On se demande, au départ, quelle mouche tropicale a bien piqué les Naturalistes pour avoir jeté leur dévolu sur M’Bouzi, confetti terrestre et maritime ! La mise en place de la réserve naturelle a apporté la réponse.
Depuis 2008 lorsque l’îlot M’Bouzi leur revient en gestion, l’association des Naturalistes de Mayotte met peu à peu en place une réserve. Mais la réputation de ce bout de terre au large de la «rocade» de Mtsapéré se dégrade : surpeuplée de makis, l’association Terre d’Asile qui en avait la charge a des ennuis judiciaires. Son tort : vouloir nourrir (300 kg par semaine) et soigner, sans certificat, les 800 makis qui se partageaient en 2012 difficilement 2 hectares, «induisant une maltraitance animale et une multiplication des rats profitant de l’abondance de nourriture» retrace Fabrice Bosca, conservateur.
Depuis, l’association est partie et la population de lémurien a été réduite de 75%. «On imagine que certains ont été évacués et relâchés sur Grande-Terre » et revenus à l’état sauvage, même si des cadavres ont également été retrouvés.
L’îlot étale ses 222 petits hectares, dont les deux tiers de partie maritime, face à Mamoudzou, «une sentinelle du lagon qui en fait un enjeu écologique et paysager avec des contraintes de déversement d’eaux usées et de déchets». Carcasses de voitures, pneus, canettes ont été filmés dans un reportage didactique par les Jeunes naturalistes de Mayotte, qui met en valeur l’espace de forêt sèche naturelle.
Un langage fleuri
L’îlot est une des 17 réserves naturelles des Outremers français, et la première à Mayotte. Mais pourquoi l’îlot M’Bouzi ? « Plus des trois quarts de sa surface sont constitués de mangrove et de forêt dont 22% sont encore en forêt primaire» explique Fabrice Bosca, «alors qu’il n’en reste que 5% à Mayotte». C’est d’ailleurs un des seuls endroits où cette forêt sèche à Ebène des Comores, menacée par les contraintes littorales, est protégée.
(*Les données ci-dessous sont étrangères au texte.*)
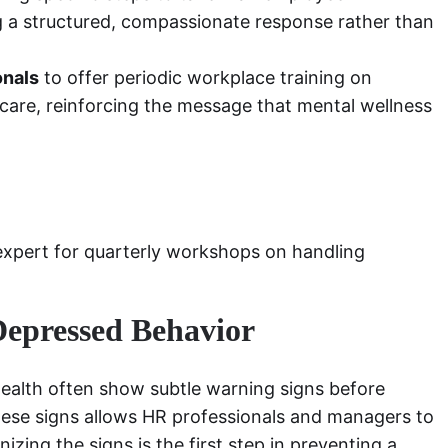
g a structured, compassionate response rather than
onals
to offer periodic workplace training on
-care, reinforcing the message that mental wellness
expert for quarterly workshops on handling
Depressed Behavior
health often show subtle warning signs before
these signs allows HR professionals and managers to
izing the signs is the first step in preventing a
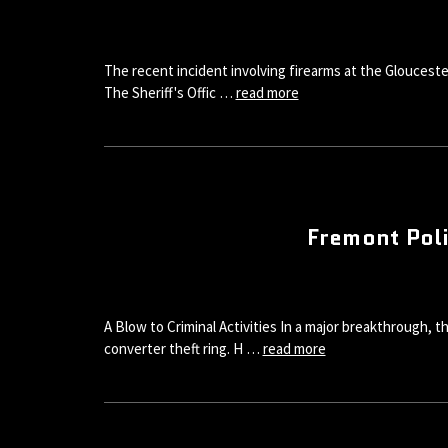
The recent incident involving firearms at the Glouceste
The Sheriff's Offic …
read more
Fremont Poli
A Blow to Criminal Activities In a major breakthrough, 
converter theft ring. H …
read more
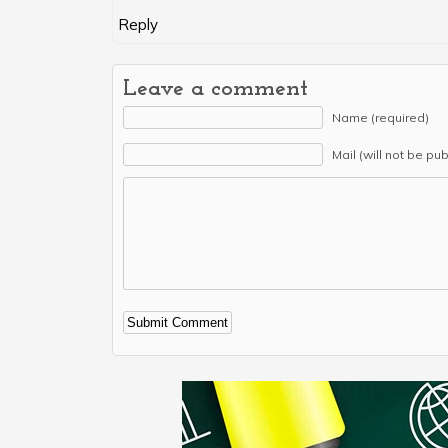
Reply
Leave a comment
Name (required)
Mail (will not be pu
Alternative:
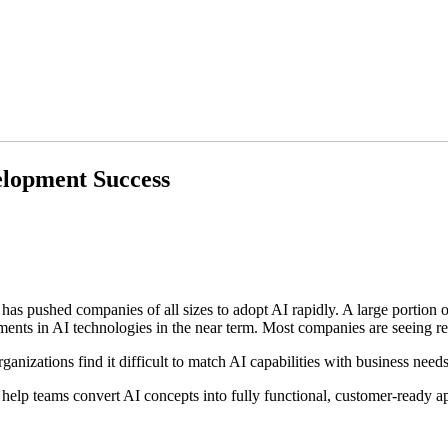
elopment Success
s pushed companies of all sizes to adopt AI rapidly. A large portion of
estments in AI technologies in the near term. Most companies are seeing r
izations find it difficult to match AI capabilities with business need
elp teams convert AI concepts into fully functional, customer-ready appl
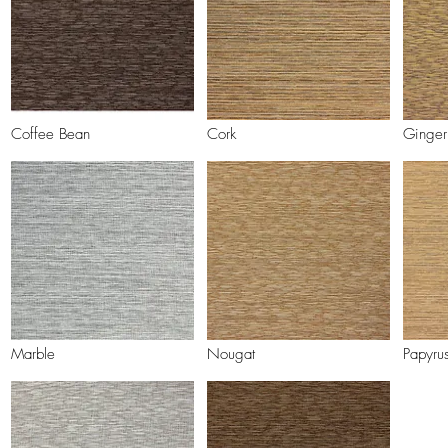
Coffee Bean
Cork
Ginger
Marble
Nougat
Papyru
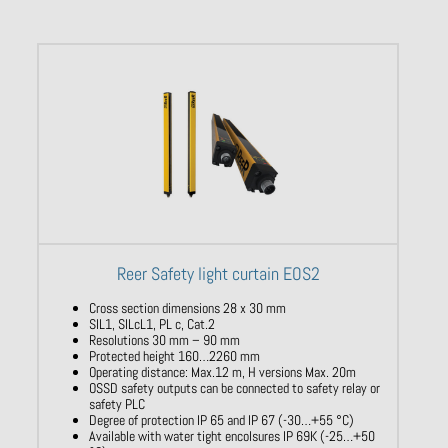
Reer Safety light curtain EOS2
Cross section dimensions 28 x 30 mm
SIL1, SILcL1, PL c, Cat.2
Resolutions 30 mm – 90 mm
Protected height 160…2260 mm
Operating distance: Max.12 m, H versions Max. 20m
OSSD safety outputs can be connected to safety relay or
safety PLC
Degree of protection IP 65 and IP 67 (-30…+55 °C)
Available with water tight encolsures IP 69K (-25…+50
Mais ce n’est pas tout ! Huit espèces de fleurs y sont également protégées, «dont l’orchidée ‘vanille de Humblot’» et 14 espèces remarquables dont 4 redécouvertes, comme la grezia comorensis qui ne dira rien au commun des mortels, «c’est un peu comme si on annonçait le retour du dodo* !». On trouve aussi le baobab africain «qui n’est plus présent qu’à Mayotte».
La faune est sensiblement la même que sur le reste du territoire mahorais : le Souïmanga, la Moucherelle malgache, l’oiseau lunette ou le martin pêcheur. Tout ce petit monde était fortement menacé par les coupes de bois et l’écobuage qui déboise peu à peu Mayotte : «en régression sur M’Bouzi depuis notre présence».
En quarantaine sur l’îlot
Etonnamment, il existe un patrimoine culturel sur ce bout de terre : une léproserie a été mise à jour, «jusqu’à 130 lépreux ont ainsi été placé ici en quarantaine», dont on retrouve encore les murets, des terrasses, des fondations.
Enfin, le périmètre marin recense plus de 200 espèces de poissons, des récifs frangeants en surplomb «avec formation à corail noir», des tortues imbriquées mais aussi des vertes, des turciops, dugongs ou requins tigres, ainsi que 5 macro-mollusques et 300 espèces de macro-algues.
L’îlot M’Bouzi fait désormais l’objet d’un plan de gestion de 44 objectifs, validé en 2012. Pour les mettre en œuvre, un budget de 128.000 € est consacré, «nous cherchons un cofinancement pour compléter les charges de fonctionnement» indique le conservateur. Une dotation du ministère des Affaires culturelles a été allouée pour la restauration du patrimoine bâti.
La réserve naturelle impose des contraintes : y sont interdits la pêche, hormis à la main, les feux, la chasse, le camping, le ski nautique ou les scooters des mers. «Nous organisons 10 sorties annuelles encadrées qui bénéficient d’un parcours de découverte et les scolaires seront bientôt pris en charge».
Faute de pouvoir sauver l’ensemble du patrimoine mahorais en faune et flore, l’îlot M’Bouzi en sera peut-être dans quelques années, l’unique témoin.
Anne Perzo-Lafond
(*) Dronte de Maurice, oiseau de la région aujourd’hui disparu.